Преимущественно «архитектурный» пейзаж старинной Москвы захватывает Аполлинария Васнецова; изысканно-узорчато, гармонично в своей пестроте, любовно и чуть иронически трактована русская старина у Андрея Рябушкина; ирония проскальзывает в работах Валентина Серова, посвященных петровскому времени, и в добротных жанровых композициях Сергея Иванова, отделяет его «Приезд иностранца» от простодушной серьезности картин Неврева или Лебедева. Елена Поленова и Иван Билибин поют героев русских сказок, сплетают чудеса Василисы Премудрой и веселую грибную войну с реальным среднерусским пейзажем.

Молодой уфимец Нестеров обращается к житиям святых Сергия, Ольги, Бориса и Глеба, убиенного царевича Дмитрия, к умиленно-светлым старцам, которые тихо молятся среди тонких берез и пушистых елочек. Созвездие молодых «мирискусников» увлекается ретроспекцией, тонкой стилизацией восемнадцатого века, русского ампира…

Отличие Рериха — исторического и эпического живописца — от предшественников и современников очевидно. Справедливо говорят искусствоведы об одиночестве художника среди «мирискусников».

Они в основном тяготеют к сравнительно недалекому историческому анекдоту, он — к доисторической эпике. Живопись «мирискусников» изящна, акварельно легка, кисть Рериха плотна и тяжела. Их природа — очеловеченная, современная, почти дачная, его — подчеркнуто первобытная, дочеловеческая.
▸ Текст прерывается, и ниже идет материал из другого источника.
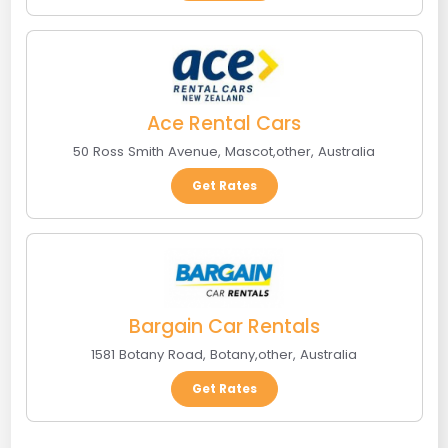
Ace Rental Cars
50 Ross Smith Avenue
,
Mascot
,
other
,
Australia
Get Rates
Bargain Car Rentals
1581 Botany Road
,
Botany
,
other
,
Australia
Get Rates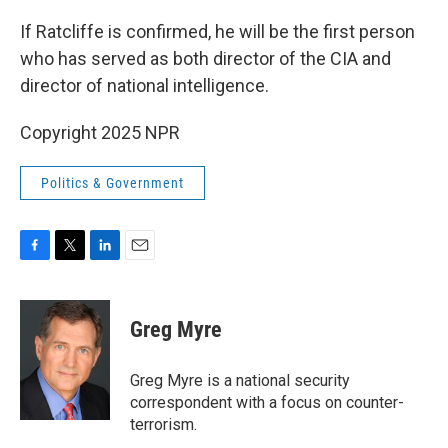
If Ratcliffe is confirmed, he will be the first person
who has served as both director of the CIA and
director of national intelligence.
Copyright 2025 NPR
Politics & Government
F
T
L
E
a
w
i
m
c
i
n
a
e
t
k
i
Greg Myre
b
t
e
l
o
e
d
o
r
I
Greg Myre is a national security
k
n
correspondent with a focus on counter-
terrorism.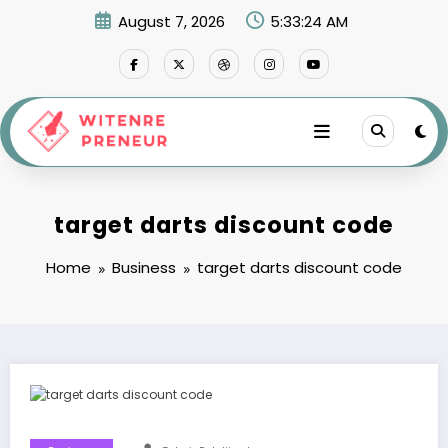
Skip
August 7, 2026
5:33:25 AM
to
content
target darts discount code
Home
Business
target darts discount code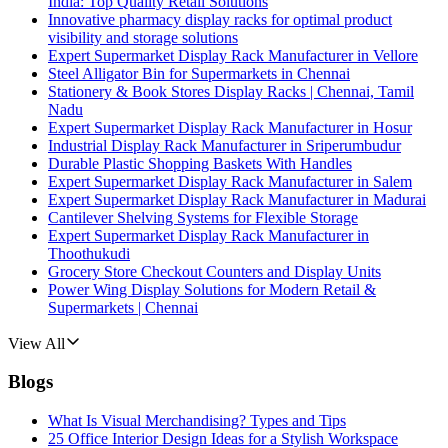
India: Top Quality Retail Solutions
Innovative pharmacy display racks for optimal product
visibility and storage solutions
Expert Supermarket Display Rack Manufacturer in Vellore
Steel Alligator Bin for Supermarkets in Chennai
Stationery & Book Stores Display Racks | Chennai, Tamil
Nadu
Expert Supermarket Display Rack Manufacturer in Hosur
Industrial Display Rack Manufacturer in Sriperumbudur
Durable Plastic Shopping Baskets With Handles
Expert Supermarket Display Rack Manufacturer in Salem
Expert Supermarket Display Rack Manufacturer in Madurai
Cantilever Shelving Systems for Flexible Storage
Expert Supermarket Display Rack Manufacturer in
Thoothukudi
Grocery Store Checkout Counters and Display Units
Power Wing Display Solutions for Modern Retail &
Supermarkets | Chennai
View All
Blogs
What Is Visual Merchandising? Types and Tips
25 Office Interior Design Ideas for a Stylish Workspace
Измученные поселяне — предмет изображения, точка приложения «совестливости» передвижников — трудятся где-то за пределами картин художников «Мира искусства». Их натура — барышни под розовыми зонтиками, девочки в кружевных панталончиках, томные франты в высоких цилиндрах. Бенуа и Лансере, Сомов и Бакст не обличают, не негодуют, не рассказывают о горестной жизни русских крестьян и мелких горожан. Рисуя пейзажи Нормандии и Версаля, каналы Венеции, они не отвергают и Россию, не уходят из нее, но уходят в ее прошлое, во времена петровского, только что отстроенного Петербурга, прогулок и охот императрицы Елисаветы, парадов Павла, усадебной идиллии дней Александровых.

Художников увлекает прошлое барочное, классицистское, милый ампир русской провинции, устойчивый уют ее быта (у Кустодиева — в варианте купеческом); тонкие художники боятся наступления Города, фабричных дымов на это прошлое, и все же они по преимуществу художники городские. Пишут не реки — каналы, обнесенные чугунным узором, не озера — копаные прудики, не леса — парки, в крайнем случае ухоженные рощи.
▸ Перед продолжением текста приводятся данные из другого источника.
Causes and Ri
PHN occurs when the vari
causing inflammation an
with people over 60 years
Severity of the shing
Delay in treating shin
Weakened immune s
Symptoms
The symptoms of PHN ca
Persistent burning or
Этот мир одновременно устойчив и хрупок — вот-вот тишина развеется, картинка взовьется вверх, как театральная декорация, и за ней откроется иной, грубый, реально страшный мир.

Их прошлое, даже созидательная эпоха Петра Великого, — неустойчиво, ненадежно, хрупко-узорны не только кружева — поленницы дров на барже.

К этому прошлому они относятся со смешанным чувством иронии и грусти; патетика, торжественность, монументальность вовсе не свойственны лидерам «Мира искусства».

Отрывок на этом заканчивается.